Lidar-based Norwegian tree species detection using deep learning
Martijn Vermeer, Jacob Alexander Hay, David Völgyes, Zsófia Koma, Johannes Breidenbach, Daniele Stefano Maria Fantin
TL;DR
The paper tackles the challenge of producing up-to-date Norwegian tree species maps with minimal manual labeling by leveraging lidar-only data. It deploys a U-Net segmentation model using 1 m gridded DTM/CHM inputs and weak labels derived from SR16, augmented with a novel CowBatchMix technique and focal loss to handle label noise. The method achieves an OA of approximately $0.75$ and a macro $F_1$ of about $0.70$ on independent NFI plots, demonstrating the viability of open-access lidar data for fine-scale species mapping, albeit with some limitations relative to aerial or combined modalities. The study highlights practical benefits for high-resolution planning and forest management while outlining region-specific validity and avenues for national-scale validation and data enrichment.
Abstract
Background: The mapping of tree species within Norwegian forests is a time-consuming process, involving forest associations relying on manual labeling by experts. The process can involve both aerial imagery, personal familiarity, or on-scene references, and remote sensing data. The state-of-the-art methods usually use high resolution aerial imagery with semantic segmentation methods. Methods: We present a deep learning based tree species classification model utilizing only lidar (Light Detection And Ranging) data.
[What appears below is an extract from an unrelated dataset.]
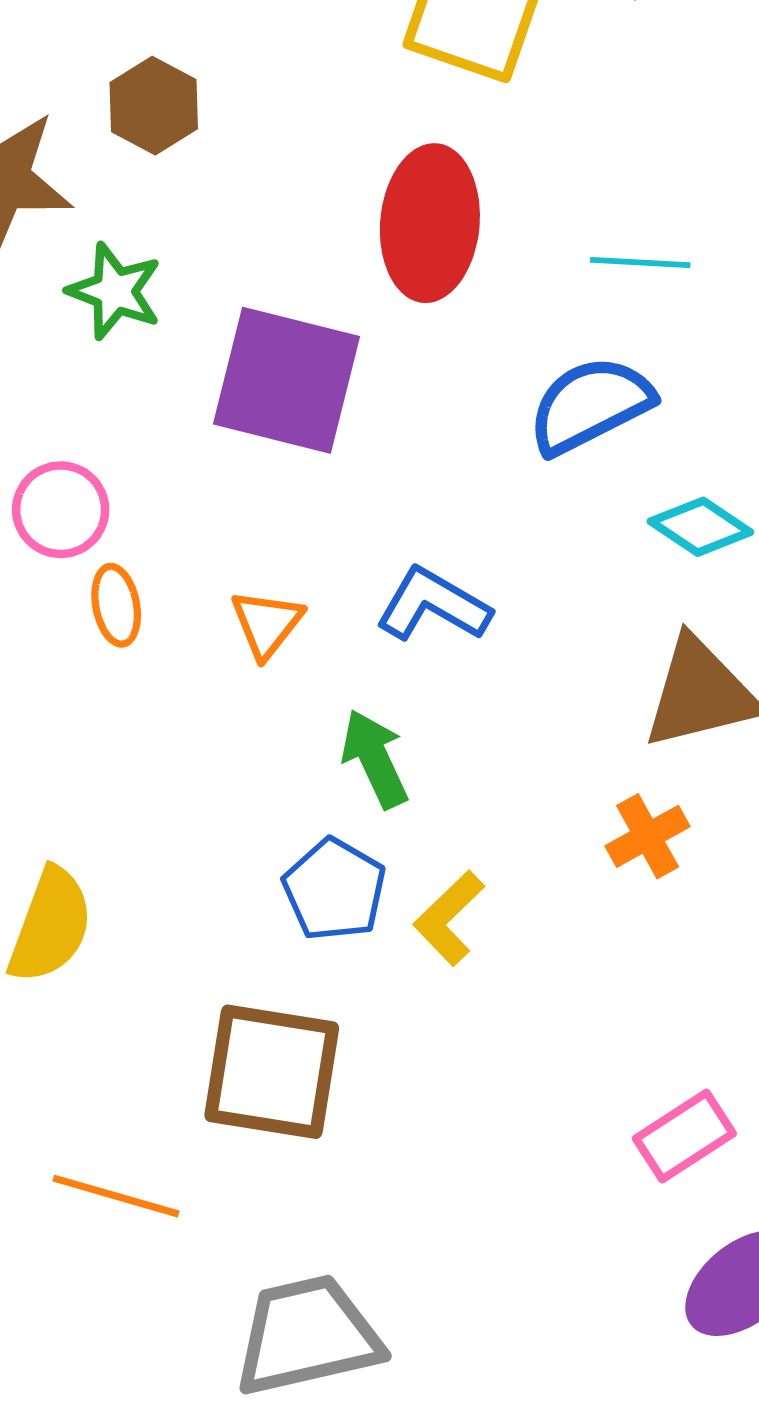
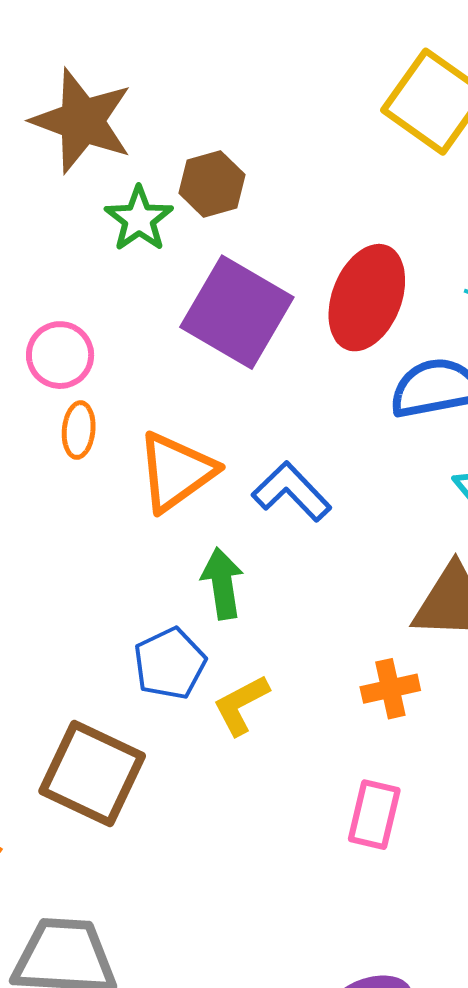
brown hexagon: (154, 106) -> (212, 184), moved
red ellipse: (430, 223) -> (367, 298), moved
orange triangle: (267, 624) -> (176, 472), size x1.6
pink rectangle: (684, 1136) -> (374, 815), moved, turned -60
The lidar images are segmented into four classes (Norway Spruce, Scots Pine, Birch, background) with a U-Net based network. The model is trained with focal loss over partial weak labels. A major benefit of the approach is that both the lidar imagery and the base map for the labels have free and open access. Results: Our tree species classification model achieves a macro-averaged F1 score of 0.70 on an independent validation with National Forest Inventory (NFI) in-situ sample plots. That is close to, but below the performance of aerial, or aerial and lidar combined models.